··· DATA EXCERPTS
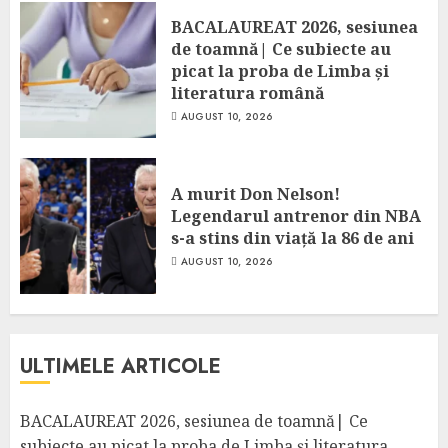
BACALAUREAT 2026, sesiunea
de toamnă| Ce subiecte au
picat la proba de Limba și
literatura română
AUGUST 10, 2026
A murit Don Nelson!
Legendarul antrenor din NBA
s-a stins din viață la 86 de ani
AUGUST 10, 2026
ULTIMELE ARTICOLE
BACALAUREAT 2026, sesiunea de toamnă| Ce
subiecte au picat la proba de Limba și literatura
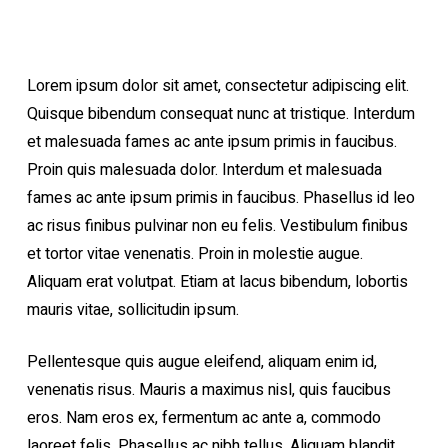
Lorem ipsum dolor sit amet, consectetur adipiscing elit.
Quisque bibendum consequat nunc at tristique. Interdum
et malesuada fames ac ante ipsum primis in faucibus.
Proin quis malesuada dolor. Interdum et malesuada
fames ac ante ipsum primis in faucibus. Phasellus id leo
ac risus finibus pulvinar non eu felis. Vestibulum finibus
et tortor vitae venenatis. Proin in molestie augue.
Aliquam erat volutpat. Etiam at lacus bibendum, lobortis
mauris vitae, sollicitudin ipsum.
Pellentesque quis augue eleifend, aliquam enim id,
venenatis risus. Mauris a maximus nisl, quis faucibus
eros. Nam eros ex, fermentum ac ante a, commodo
laoreet felis. Phasellus ac nibh tellus. Aliquam blandit,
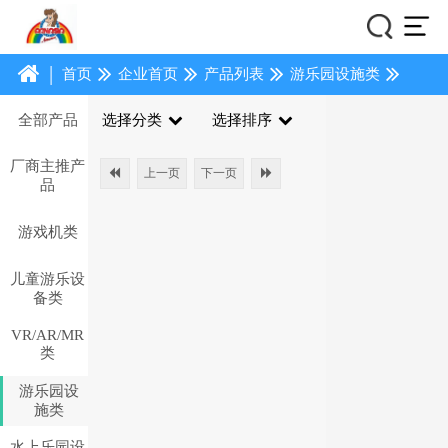
|
首页
企业首页
产品列表
游乐园设施类
全部产品
选择分类
选择排序
厂商主推产
上一页
下一页
品
游戏机类
儿童游乐设
备类
VR/AR/MR
类
游乐园设
施类
水上乐园设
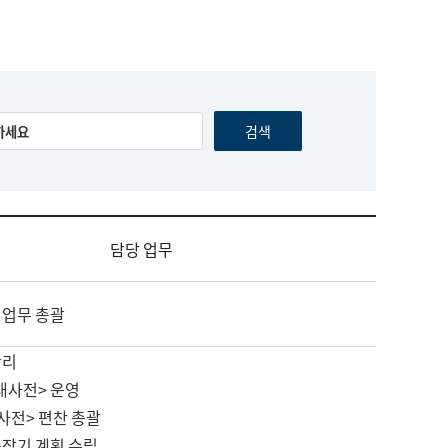
담당 업무
 업무 총괄
관리
대사전> 운영
사전> 편찬 총괄
중장기 계획 수립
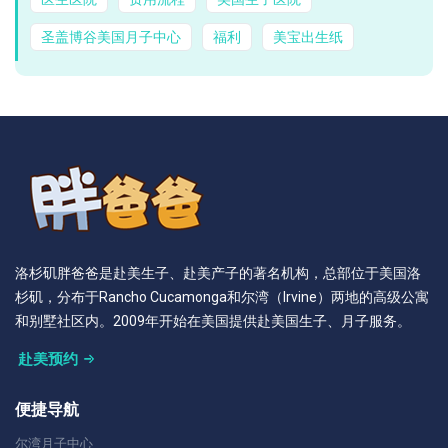
圣盖博谷美国月子中心
福利
美宝出生纸
洛杉矶胖爸爸是赴美生子、赴美产子的著名机构，总部位于美国洛
杉矶，分布于Rancho Cucamonga和尔湾（Irvine）两地的高级公寓
和别墅社区内。2009年开始在美国提供赴美国生子、月子服务。
赴美预约
便捷导航
尔湾月子中心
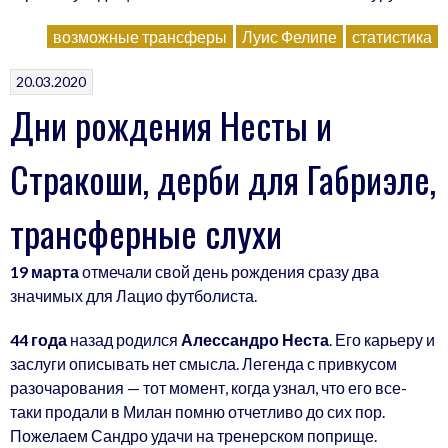
возможные трансферы
Луис Фелипе
статистика
20.03.2020
Дни рождения Несты и
Стракоши, дерби для Габриэле,
трансферные слухи
19 марта
отмечали свой день рождения сразу два
значимых для Лацио футболиста.
44 года
назад родился
Алессандро Неста
. Его карьеру и
заслуги описывать нет смысла. Легенда с привкусом
разочарования — тот момент, когда узнал, что его все-
таки продали в Милан помню отчетливо до сих пор.
Пожелаем Сандро удачи на тренерском поприще.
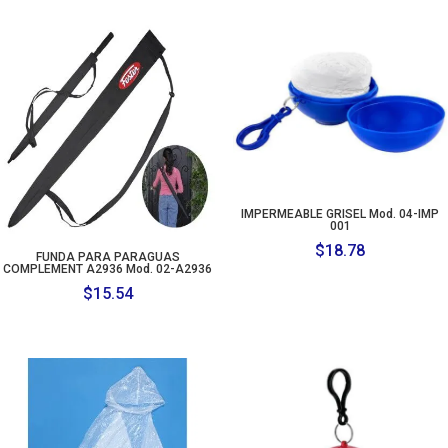
$131.05
through
$140.98
IMPERMEABLE GRISEL Mod. 04-IMP
001
$
18.78
FUNDA PARA PARAGUAS
COMPLEMENT A2936 Mod. 02-A2936
$
15.54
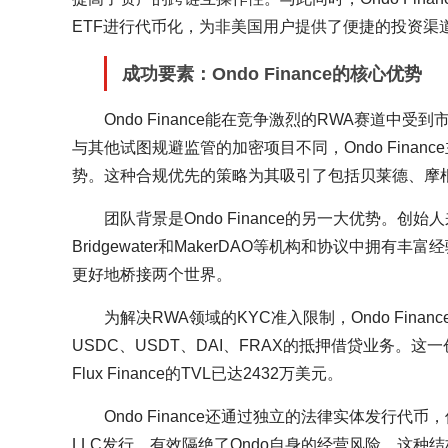
ETF进行代币化，为非美国用户提供了便捷的投资渠
成功要素：Ondo Finance的核心优势
Ondo Finance能在竞争激烈的RWA赛道中
与其他试图规避监管的加密项目不同，Ondo Fin
势。这种合规优先的策略为其吸引了包括贝莱德、摩
团队背景是Ondo Finance的另一大优势。创始人来
Bridgewater和MakerDAO等机构和协议中拥有
更好地桥接两个世界。
为解决RWA领域的KYC准入限制，Ondo Financ
USDC、USDT、DAI、FRAX的抵押借贷业务。这
Flux Finance的TVL已达2432万美元。
Ondo Finance还通过独立的法律实体发行代
LLC发行，有效隔绝了Ondo自身的经营风险。这种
······
» ASSIGNMENT
Only lines holding the word "malesuada" are wanted here; copy each from the listing.

» SOLUTION
et malesuada fames ac ante ipsum primis in faucibus.
Proin quis malesuada dolor. Interdum et malesuada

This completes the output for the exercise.